* [EXERCISE OBJECTIVE]: Give back, exactly and with nothing added, the lines that run from the one containing "205 випуск від 1 листопада 2018 року" to the final line below.

* [SOURCE MATERIAL]:
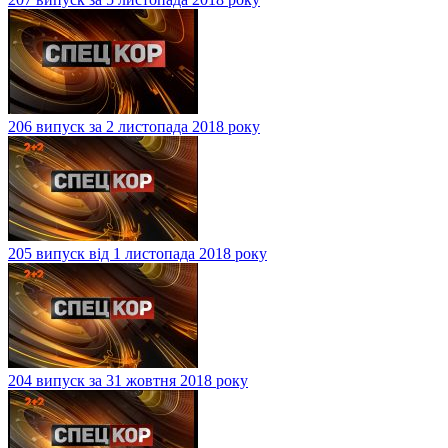
206 випуск за 2 листопада 2018 року
205 випуск від 1 листопада 2018 року
204 випуск за 31 жовтня 2018 року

* [RESPONSE]:
205 випуск від 1 листопада 2018 року
204 випуск за 31 жовтня 2018 року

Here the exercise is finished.